The Clop ransomware gang claims to have attacked Saks Fifth Avenue on its dark web leak site.
The cyber security incident is among Clop's ongoing attacks against vulnerable GoAnywhere MFT servers belonging to established enterprises. Although the company states no real customer data is impacted, it did not address if corporate or employee data was stolen.
Founded in 1867 by Andrew Saks and headquartered in New York City, Saks Fifth Avenue remains among prominent luxury brand retailers serving the U.S., Canada and parts of the Middle East.
Clop on a GoAnywhere exploit spree
Yesterday, the Clop ransomware gang listed "Saks Fifth Avenue" on its data leak website among their latest victims, as seen by BleepingComputer:
The threat actor has not yet disclosed any additional information, such as what all data it stole from the luxury brand retailer's systems, or details about any ongoing ransom negotiations.
BleepingComputer has confirmed, however, the cyber security incident is linked to Clop's ongoing attacks targeting GoAnywhere servers vulnerable to a security flaw.
The flaw, now tracked as CVE-2023-0669, enables attackers to gain remote code execution on unpatched GoAnywhere MFT instances with their administrative console exposed to Internet access.

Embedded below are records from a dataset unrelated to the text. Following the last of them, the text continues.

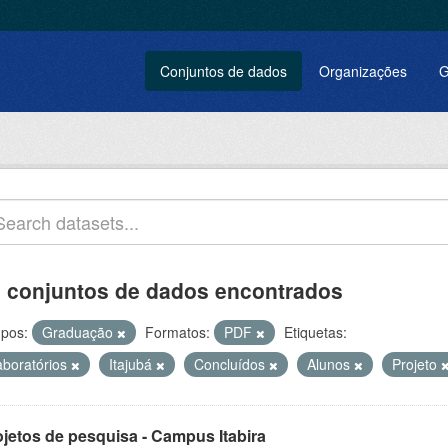
Conjuntos de dados
Organizações
G
 conjuntos de dados encontrados
pos:
Graduação
Formatos:
PDF
Etiquetas:
aboratórios
Itajubá
Concluídos
Alunos
Projeto
ojetos de pesquisa - Campus Itabira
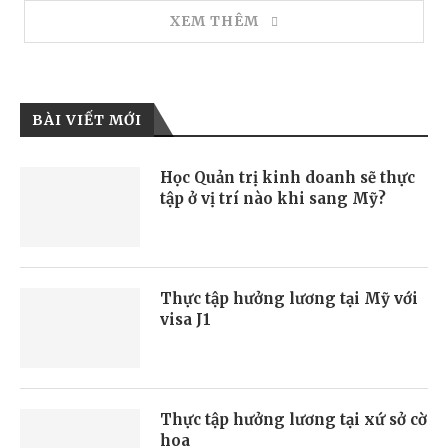
XEM THÊM
BÀI VIẾT MỚI
Học Quản trị kinh doanh sẽ thực
tập ở vị trí nào khi sang Mỹ?
Thực tập hưởng lương tại Mỹ với
visa J1
Thực tập hưởng lương tại xứ sở cờ
hoa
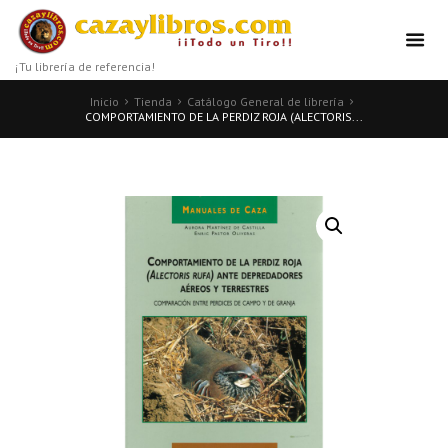
¡Tu librería de referencia!
Inicio
Tienda
Catálogo General de librería
COMPORTAMIENTO DE LA PERDIZ ROJA (ALECTORIS...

GoAnywhere MFT's developer Fortra (formerly HelpSystems) had previously disclosed to its customers that the vulnerability had been exploited as a zero-day in the wild and urged customers to patch their systems. The official advisory remains hidden to the public, but was earlier made public by investigative reporter Brian Krebs.
In February, Clop reached out to BleepingComputer and claimed it had breached 130+ organizations and stolen their data over the course of ten days by exploiting this particular vulnerability on enterprise servers.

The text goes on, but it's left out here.